Dr Raviglione added: “The emphasis under the first pillar is upon early case detection, community involvement to ensure treatment completion, and prophylaxis for treatment of latent TB. We need to get all the possible best levels of standards of care for all TB patients which includes: rapid accurate diagnosis, doing what is needed to treat, and support every single person who is affected by tuberculosis in this country, and globally. Second pillar of the strategy is about being bold in policies – there are policies that needs to be implemented fully in India and everywhere in the world. Policies for universal coverage which translates into free diagnosis and treatment for the poorest of the poor which are the ones affected by TB –talks about social protection mechanisms. Third pillar is the research and India is the one of the countries with widest possible capacities to do research in the world."
Financing progress to end TB is critical
“We need to find innovative ways to increase domestic funding to ensure progress towards implementing the Call to Action for TB Free India is well-resourced too” said Jamhoih Tonsing, Regional Director, International Union Against Tuberculosis and Lung Disease (The Union). “We also need to look at non-technical solutions to find answers for how can we increase visibility of TB. We need to find ways to get more earned media coverage on TB related issues.”

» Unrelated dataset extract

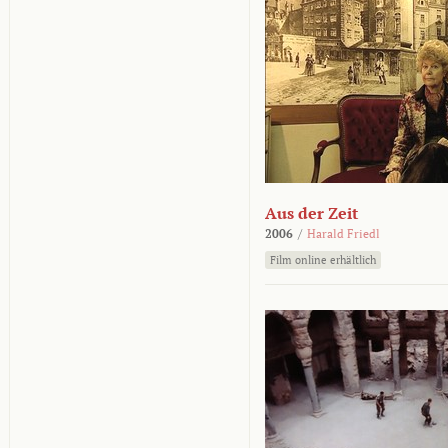
Aus der Zeit
2006
/
Harald Friedl
Film online erhältlich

Agreed Bhanu Pratap Sharma, Health Secretary, MoHFW of India: “One challenge [in implementing Call To Action] will be to ensure that there is enough funding – we need to see that the programme is adequately financed.”
Time to act is now!
“We have set very ambitious targets for ending TB by 2035 globally. The first five years between now and 2020 are extremely important and we are looking at India with lot of hope – to show the world that it is possible to move the agenda forward and accelerate the progress towards ending TB. We have to go from a project that shows extremely great results to a bigger scale with a bigger speed” said Dr Lucica Ditiu, Executive Secretary of the Stop TB Partnership.

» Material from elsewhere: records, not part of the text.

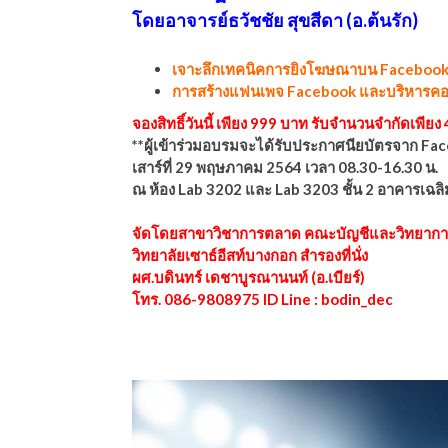
ีดา (อ.ดร.ต้นรัก)
โดยอาจารย์ธวัชชัย สุขสีดา (อ.ต้นรัก)
เจาะลึกเทคนิคการยิงโฆษณาบน Facebook
การสร้างแฟนเพจ Facebook และบริหารคอ
จองสิทธิ์วันนี้ เพียง 999 บาท รับจำนวนจำกัดเพียง 4
**ผู้เข้าร่วมอบรมจะได้รับ
ประกาศนียบัตรจาก
Fac
เสาร์ที่ 29 พฤษภาคม 2564 เวลา 08.30-16.30 น.
ณ ห้อง Lab 3202 และ
Lab 3203 ชั้น 2 อาคารเฉ
จัดโดยสาขาวิชาการตลาด คณะบัญชีและวิทยากา
วิทยาลัยเซาธ์อีสท์บางกอก สำรองที่นั่ง
ผศ.บดินทร์ เดชาบูรณานนท์ (อ.เบียร์)
โทร. 086-9808975 ID Line : bodin_dec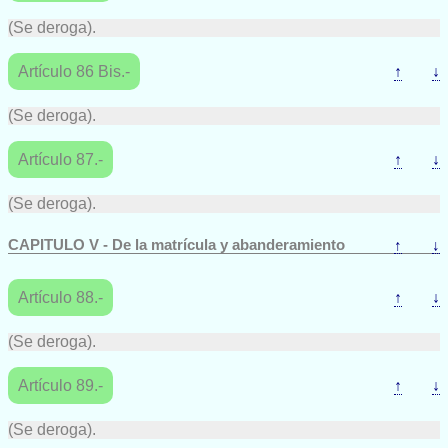
(Se deroga).
Artículo 86 Bis.-
↑
↓
(Se deroga).
Artículo 87.-
↑
↓
(Se deroga).
CAPITULO V - De la matrícula y abanderamiento
↑
↓
Artículo 88.-
↑
↓
(Se deroga).
Artículo 89.-
↑
↓
(Se deroga).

“No call to action can ever succeed if we do not exactly know what needs to be done. And to know what exactly needs to be done is not only about reading a textbook but also about going to the fields and understanding where the real ground-problems lie, what the issues are, and this is what has preceded the launch of the call to action in the form of Joint Monitoring Mission (JMM) organized by the Government of India and the WHO. On the basis of these critical findings and assessments we can pull our strengths and knowledge and request India to move forward in implementing them” shared Nata Menabde who represents the WHO in India.
“We are going to achieve 100% case diagnosis and 100% treatment of these. We cannot afford to miss a single case of TB. We will deploy diagnostic tools such as molecular tests to accurately diagnose every case of TB. Call for TB Free India needs to reach every state and further percolate to every level” rightly said Dr Jagdish Prasad, Director-General Health Services, MoHFW of India.